The funny thing is that the first part of what you wrote reminded me how I had a ton of trouble intercepting, distracting, and extracting the escort tanks in "Traitor's Caravan", so I just decided "fuck it I'll go Nuclear on them" since I'd spent like an hour on this. So I dropped in with a tank and demolished them, but when I approached, the Skulls emerged. And the center of the camera's attention, the leader skull, jumped right into a hill, clipping through it entirely, and continuing its dramatic post landing stance.
It kind of threw me off that they hadn't accounted for that possibility, and it kind of ruined the gravitas of that moment. It was a good indicator of how they eventually appear though, at the beginning of the game the skulls are damn near terrifying, and you want to avoid conflict as much as possible. The first encounter, as contrived as the reasoning to first players to turn around is, it provided a very tense situation.
At first I thought their weapons were FAMAS' and was excited that we were getting all this weird phantom future tech like that and Sahelanthropus. I thought for sure the game would have some actual psychic prediction story point to explain this, like Sahel was developed based on not just Granin's research but Psycho Kiddo's visions of the future. The best way to capitalize would be to eventually bring in primitive Gekko enemies now that I think about it, something completely foreign to the characters, but enhancing the mystery nicely. Though I hadn't though of it at the time.

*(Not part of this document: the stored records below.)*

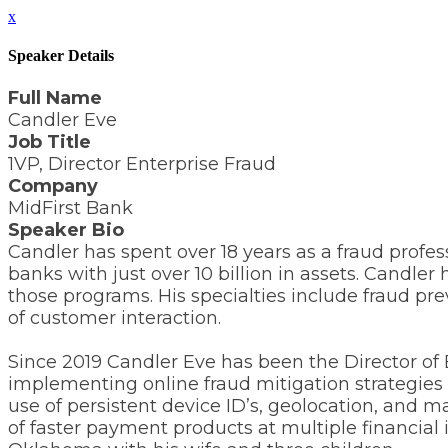
x
Speaker Details
Full Name
Candler Eve
Job Title
1VP, Director Enterprise Fraud
Company
MidFirst Bank
Speaker Bio
Candler has spent over 18 years as a fraud profes
banks with just over 10 billion in assets. Candl
those programs. His specialties include fraud pre
of customer interaction.
Since 2019 Candler Eve has been the Director of
implementing online fraud mitigation strategies f
use of persistent device ID’s, geolocation, and
of faster payment products at multiple financial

But yeah, the Skulls could really have been a really amazing boss unit, but since they don't have any characterization or even squad leaders that distinguish between the horde, they are just kind of another wasted story element. I thought it was also strange how they never explained why Skulls were like Cyborgs but Quiet wasn't, and why they seemed like more "complete" Skulls, except I guess Skullface let Quiet look less like a corpse to get Venom's trust.